If you prefer do not risk a lot (conservative), consider refuge assets, these are the ones that, in times of market stress, like the current one, they serve to preserve the value of money, ensuring easy liquidity and reducing losses to a minimum, such as public debt, gold, yen or dollars.
But if the need to have cash is high, it is advisable to have bank accounts, FIC, CDT, or AAA bonds with maturities of maximum one and a half years.
Although the shares have lost 28 percent of their value this year, the recommendation of the experts for those who have investments there is not to go out and sell, because with that decision they absorb the devaluation of the crisis.
But If you are looking for a long term investment and are risk tolerant, this may be the right time to acquire some shares with good potential for future growth.
Natural and legal persons took advantage of the moment to recompose their portfolios with diversified investment alternatives
In March, in fact, natural persons were net buyers of shares, invested nearly 19,000 million pesos.

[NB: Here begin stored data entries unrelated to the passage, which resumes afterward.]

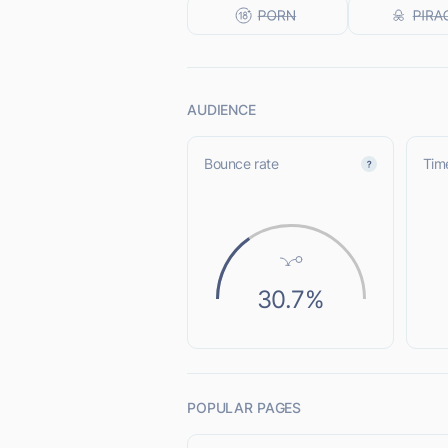
AUDIENCE
Bounce rate
Time
30.7%
POPULAR PAGES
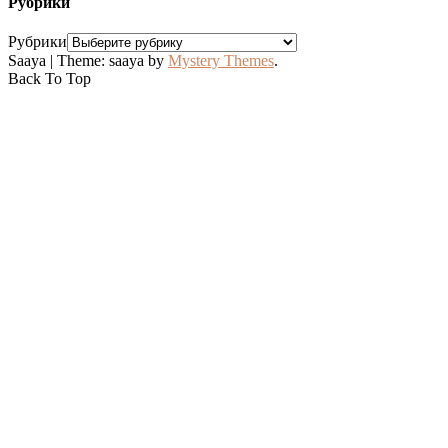
Рубрики
Рубрики
Saaya
|
Theme: saaya by
Mystery Themes
.
Back To Top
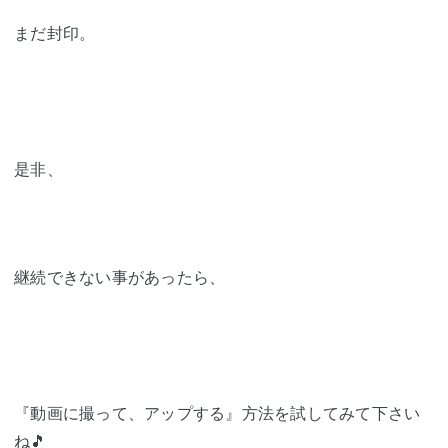
まだ封印。
是非、
継続できない事があったら、
『動画に撮って、アップする』方法を試してみて下さい
ね🎵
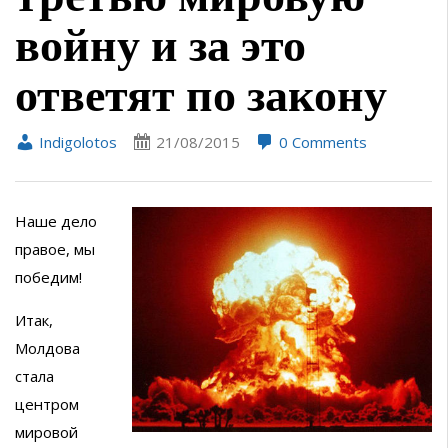
войну и за это
ответят по закону
Indigolotos
21/08/2015
0 Comments
Наше дело
правое, мы
победим!
Итак,
Молдова
стала
центром
мировой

The private pension funds (AFP) allocated 537,546 million, while the companies invested about 94,000 million.
“A clear message of this is demonstrated by natural and legal persons who took advantage of the moment to recompose their portfolios with diversified investment alternatives, seeking long-term profit, believing in the future and the strength of local companies for their investments”, says Juan Pablo Córdoba, president of the BVC.
So you can invest without leaving your home
Thanks to technology today it is possible to invest your money, safely, without leaving home. A call to the commission agent, an order given through an application is sufficient to acquire assets in or outside the country.
But, experts recommend getting good advice before making any decision. In the BVC they say that the commission agents have investigators who are in charge of analyzing the companies, and the economy, its financial structure and the factors that can affect it such as the coronavirus or the reduction in oil prices.
Remember that if you decide on the shares, they do not provide a fixed return, but this depends on market variations.
Before making a decision research or ask. Choose companies that can overcome the economic crisis.
It is recommended to diversify the portfolio, that is, to buy shares of different companies that belong to different sectors of the economy.
The investment time is very important, although the actions cannot ensure an expected return in the long term, their behavior reflects the behavior of the economy, it will overcome the negative effects of the expansion of the coronavirus and low prices. of the oil.
Some options to invest in online stocks or investment funds (FIC) are:
– TPaga: in addition to being an electronic wallet, it offers the possibility of linking a FIC. It has an alliance with Actions and Values.
– Ualet: pioneer in its genre. It allows people to invest in more than 30 FICs starting at $ 10,000. Ualet distributes resources according to risk profile.
– Trii: for buying and selling BVC shares from the cell phone. There is no minimum limit and guarantees the lowest commission on the market. The return of the investment takes five days.
– Tyba: They have the backing of Credicorp Capital and are supervised by the Superfinancial. The minimum investment is $ 100,000. They charge a commission of between 1.3 to 1.8 percent per year,
– InvestBot: backed by Valores Bancolombia and supervised by the Superfinanciera. A robot is the one that makes the investments according to the customer’s profile. Minimum investment of $ 6 million.